Here's a précis of an important paper by three professors at the University of Arizona College of Law (Toni Massaro, Justin R. Pidot, and Marvin Slepian). After all the dumb (mostly anti-mask and anti-shutdown) rhetoric about how constitutional rights don't go away in a pandemic, here's some common sense about how our present crisis fits into the constitutional scheme.

Arizona Legal Studies Discussion Paper No. 20-29 (free download)

The COVID-19 pandemic has unleashed a torrent of legal and political commentary, and rightly so: the disease touches every corner of life and implicates all areas of law. In response to the disease, governments, civic institutions, and businesses have struggled to protect public health, respect individual autonomy, and enable Americans to satisfy their elemental instinct to congregate with one another.

Public perceptions about the disease, and our responses to it, have substantially fallen along predictable ideological lines. For example, the willingness of individuals to social distance may indicate something about their risk tolerance, but also about their political affiliation. Our ability to launch a unified response to COVID-19 has, in other words, been affected by rifts that generally infect American political life. 

How we manage these divides over pandemic response matters, because the costs of disunity are high. Those who fear the risk COVID-19 poses to their lives depend on others to participate in mitigation efforts; those who fear the risk our response to COVID-19 poses to their livelihoods depend on others to willingly reengage in economic life.
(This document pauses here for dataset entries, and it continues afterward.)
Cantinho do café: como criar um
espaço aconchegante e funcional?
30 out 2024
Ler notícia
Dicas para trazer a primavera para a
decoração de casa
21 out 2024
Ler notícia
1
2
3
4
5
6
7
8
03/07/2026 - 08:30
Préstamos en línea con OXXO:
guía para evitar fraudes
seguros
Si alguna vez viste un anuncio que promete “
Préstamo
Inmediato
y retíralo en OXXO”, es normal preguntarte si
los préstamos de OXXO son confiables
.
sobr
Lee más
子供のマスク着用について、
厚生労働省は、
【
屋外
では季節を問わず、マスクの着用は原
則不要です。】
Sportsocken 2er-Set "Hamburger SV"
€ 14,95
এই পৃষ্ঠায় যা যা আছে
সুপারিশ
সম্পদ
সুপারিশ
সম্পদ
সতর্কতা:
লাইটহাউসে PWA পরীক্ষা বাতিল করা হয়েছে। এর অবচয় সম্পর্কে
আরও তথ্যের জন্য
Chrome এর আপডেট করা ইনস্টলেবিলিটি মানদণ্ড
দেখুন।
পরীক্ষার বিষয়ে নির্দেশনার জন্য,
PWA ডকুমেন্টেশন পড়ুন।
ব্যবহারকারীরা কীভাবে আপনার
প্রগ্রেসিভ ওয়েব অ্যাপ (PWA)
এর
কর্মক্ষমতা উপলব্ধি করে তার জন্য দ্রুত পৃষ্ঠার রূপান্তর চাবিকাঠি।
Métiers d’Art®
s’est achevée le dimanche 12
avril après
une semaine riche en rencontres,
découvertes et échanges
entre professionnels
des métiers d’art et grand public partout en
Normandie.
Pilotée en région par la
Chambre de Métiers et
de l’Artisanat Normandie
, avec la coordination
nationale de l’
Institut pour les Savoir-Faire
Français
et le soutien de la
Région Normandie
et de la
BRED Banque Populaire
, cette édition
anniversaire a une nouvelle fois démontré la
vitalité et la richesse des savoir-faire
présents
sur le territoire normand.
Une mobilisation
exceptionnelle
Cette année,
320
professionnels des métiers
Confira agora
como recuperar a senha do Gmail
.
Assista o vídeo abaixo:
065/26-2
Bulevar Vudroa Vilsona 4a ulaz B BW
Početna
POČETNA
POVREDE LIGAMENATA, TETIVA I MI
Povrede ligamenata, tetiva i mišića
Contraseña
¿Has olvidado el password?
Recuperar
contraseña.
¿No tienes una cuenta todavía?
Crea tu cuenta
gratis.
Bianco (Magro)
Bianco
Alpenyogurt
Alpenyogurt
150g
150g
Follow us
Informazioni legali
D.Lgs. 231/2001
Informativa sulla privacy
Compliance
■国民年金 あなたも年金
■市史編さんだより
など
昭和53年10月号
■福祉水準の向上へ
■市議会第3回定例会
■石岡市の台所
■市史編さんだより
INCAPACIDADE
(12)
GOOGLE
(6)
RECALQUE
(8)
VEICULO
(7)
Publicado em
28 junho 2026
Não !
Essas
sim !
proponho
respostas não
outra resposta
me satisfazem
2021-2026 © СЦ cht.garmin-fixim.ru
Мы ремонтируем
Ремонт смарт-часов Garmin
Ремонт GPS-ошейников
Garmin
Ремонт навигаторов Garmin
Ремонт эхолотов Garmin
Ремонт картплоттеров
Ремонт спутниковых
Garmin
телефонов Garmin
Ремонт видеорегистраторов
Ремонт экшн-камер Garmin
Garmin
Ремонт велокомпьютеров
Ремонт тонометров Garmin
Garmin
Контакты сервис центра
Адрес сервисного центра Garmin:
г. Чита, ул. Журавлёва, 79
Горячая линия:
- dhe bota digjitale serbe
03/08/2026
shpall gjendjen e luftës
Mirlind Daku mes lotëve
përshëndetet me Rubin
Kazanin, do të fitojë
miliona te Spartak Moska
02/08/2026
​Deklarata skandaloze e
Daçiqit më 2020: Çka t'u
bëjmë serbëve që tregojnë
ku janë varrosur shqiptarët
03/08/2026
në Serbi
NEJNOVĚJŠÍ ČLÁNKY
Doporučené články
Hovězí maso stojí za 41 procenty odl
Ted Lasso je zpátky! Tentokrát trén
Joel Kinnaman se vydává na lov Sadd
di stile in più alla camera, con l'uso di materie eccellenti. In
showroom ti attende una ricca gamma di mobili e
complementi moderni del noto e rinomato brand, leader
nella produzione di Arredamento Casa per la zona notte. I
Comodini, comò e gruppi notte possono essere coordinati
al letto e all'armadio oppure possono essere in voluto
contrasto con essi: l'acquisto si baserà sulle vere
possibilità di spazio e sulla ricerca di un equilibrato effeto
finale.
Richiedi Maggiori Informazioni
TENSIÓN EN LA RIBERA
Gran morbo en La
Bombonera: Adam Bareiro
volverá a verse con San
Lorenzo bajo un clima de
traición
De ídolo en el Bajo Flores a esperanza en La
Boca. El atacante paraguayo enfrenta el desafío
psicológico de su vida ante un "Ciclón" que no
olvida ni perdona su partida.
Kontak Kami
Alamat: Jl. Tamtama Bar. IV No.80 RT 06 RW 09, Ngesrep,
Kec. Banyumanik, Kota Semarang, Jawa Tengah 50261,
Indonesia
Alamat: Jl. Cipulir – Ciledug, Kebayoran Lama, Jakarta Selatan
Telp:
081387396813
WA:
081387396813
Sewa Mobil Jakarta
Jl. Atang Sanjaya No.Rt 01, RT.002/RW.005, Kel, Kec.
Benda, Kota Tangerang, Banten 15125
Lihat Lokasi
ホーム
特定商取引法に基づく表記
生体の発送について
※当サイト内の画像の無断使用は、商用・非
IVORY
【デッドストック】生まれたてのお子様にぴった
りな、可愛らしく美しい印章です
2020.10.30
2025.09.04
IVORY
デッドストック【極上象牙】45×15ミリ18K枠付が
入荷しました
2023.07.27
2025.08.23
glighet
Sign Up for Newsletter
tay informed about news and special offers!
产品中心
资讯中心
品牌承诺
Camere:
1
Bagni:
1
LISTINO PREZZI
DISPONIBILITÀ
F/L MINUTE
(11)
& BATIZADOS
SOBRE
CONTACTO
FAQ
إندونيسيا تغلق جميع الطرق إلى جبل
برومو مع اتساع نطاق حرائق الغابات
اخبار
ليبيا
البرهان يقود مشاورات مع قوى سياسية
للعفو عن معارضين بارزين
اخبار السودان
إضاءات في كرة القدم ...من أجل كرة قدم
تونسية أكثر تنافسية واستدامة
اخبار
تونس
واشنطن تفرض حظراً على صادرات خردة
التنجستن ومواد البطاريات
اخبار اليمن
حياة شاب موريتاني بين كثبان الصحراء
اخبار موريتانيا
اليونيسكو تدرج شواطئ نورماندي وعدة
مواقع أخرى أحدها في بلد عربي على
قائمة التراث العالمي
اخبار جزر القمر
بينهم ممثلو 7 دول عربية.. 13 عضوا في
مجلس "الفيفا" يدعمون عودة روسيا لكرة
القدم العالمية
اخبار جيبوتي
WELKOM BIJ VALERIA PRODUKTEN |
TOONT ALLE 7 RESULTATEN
Common ground, while elusive, is essential to America’s response to this pandemic, and the next one that will surely follow. 

We argue that ingredients for consensus already exist, even if they are obscured by political and policy rancor. Americans share the common goal to safely return to families, jobs, schools, places of assembly, pubs, parks, and the myriad of other settings that make up human lives and we share a fidelity to basic constitutional legal norms that can inform how we safely return. 

This Essay identifies four constitutional principles to shape pandemic policies and enable them to garner broad public acceptance: substantive and procedural rationality, respect of fundamental liberties, equal treatment, and flexibility to enable government to nimbly and effectively address emergencies that threaten life itself. Fidelity to these norms is essential for all institutions, public and private, because reopening safely can occur only through the cooperation of private individuals, and individuals will cooperate only if they have confidence in the ability of institutions to protect safety, liberty, and equality.